━━━ Input

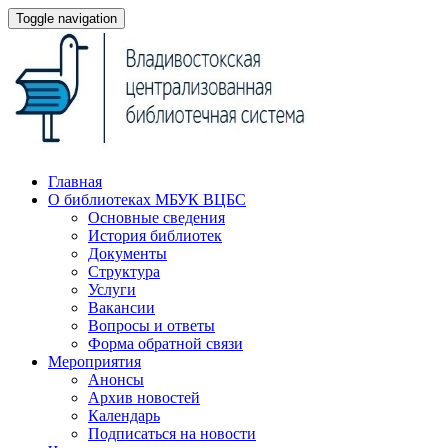
Toggle navigation
Главная
О библиотеках МБУК ВЦБС
Основные сведения
История библиотек
Документы
Структура
Услуги
Вакансии
Вопросы и ответы
Форма обратной связи
Мероприятия
Анонсы
Архив новостей
Календарь
Подписаться на новости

━━━━━━

Although the entries contain pictures, reproduce only the rest, exactly as written.

# [Response to this exercise]
Toggle navigation
Главная
О библиотеках МБУК ВЦБС
Основные сведения
История библиотек
Документы
Структура
Услуги
Вакансии
Вопросы и ответы
Форма обратной связи
Мероприятия
Анонсы
Архив новостей
Календарь
Подписаться на новости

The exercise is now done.